Without trying to sound like a jerk, if the lake associations are holding water back, where does it go? Why don't those lakes flood from all that additional water? I am thinking that the actual flow of the river is less in Summer, for whatever reason. Perhaps not as much runoff as in Spring? I am sure it is very low in winter, as well. 80 - 90 cubic feet of water/second will add up pretty quickly. I would think it would flood those lake shores.


----------



## ESOX (Nov 20, 2000)

The real root of the very fast rises and drops of the Clinton Rivers levels lies with the development within the watershed. Paved roads, roofs, parking lots, fewer fields and trees. The water doesn't get into the ground to slowly and steadily the river through springs. After each runoff event it runs off the hard surfaces, races to the river in ditches and pipes, the river rapidly rises and falls. Even in my lifetime there has been a huge increase in the speed and severity of runoff events.


----------



## WALLEYE MIKE (Jan 7, 2001)

The main problem is with mother nature. Lets see what you can do with her? Betcha won't get too far.

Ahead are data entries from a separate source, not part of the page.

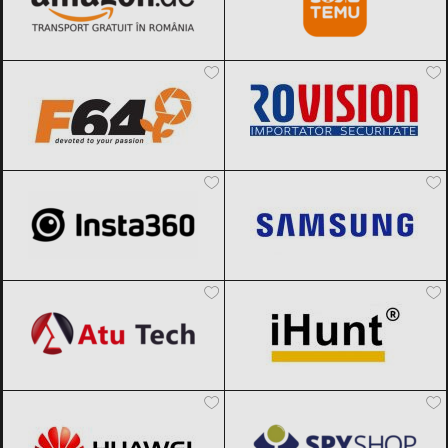
F64
Black Friday 2026
Rovision
Black Friday 2026
Insta360
Black Friday 2026
Samsung
Black Friday 2026
Atu Tech
Black Friday 2026
iHunt
Black Friday 2026
Huawei
Black Friday 2026
Spy Shop
Black Friday 2026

Clinton is getting filled up today.


----------



## supermetallogic (Jan 18, 2010)

In other states where I lived the army coorps of engineers monitored and controlled all water levels being released or held back by dams not home owners lake associations .Not that they always did what was right but improvments were made,better than whats happening here.


----------



## Fishndude (Feb 22, 2003)

Not that the Army Corps of Engineers doesn't do lots of things well, but they created the system of canals that is likely to allow Asian Silver and Bighead Carp into the Great Lakes. They are not the omnicient entity they may seem to be. I am sure they do not monitor all rivers flowing past dams in MI. It sure is great when the dredge the sand out of the mouth of the Ausable river, though. Well, at least it used to be.


----------



## Maverick1 (Jan 28, 2009)

Severe spikes in the water levels downstream can be directly linked to water retention upstream... especially when water levels and rain flow levels hold steady and such incidents occur. 

That being said, if we could have the lakes filled in upstream first during excess flow periods and maintain typical flow rates during dry periods, we may have a chance to do something and improve the fishery. When this post started we were experiencing a dry time and water levels dropped 8 inches in two days then rose again. Why... Dams. There was no rain, no excess flow, no outside events. Just the raising of lake levels. 

I'm not saying this is the only issue, but it is one that could be easily corrected.


----------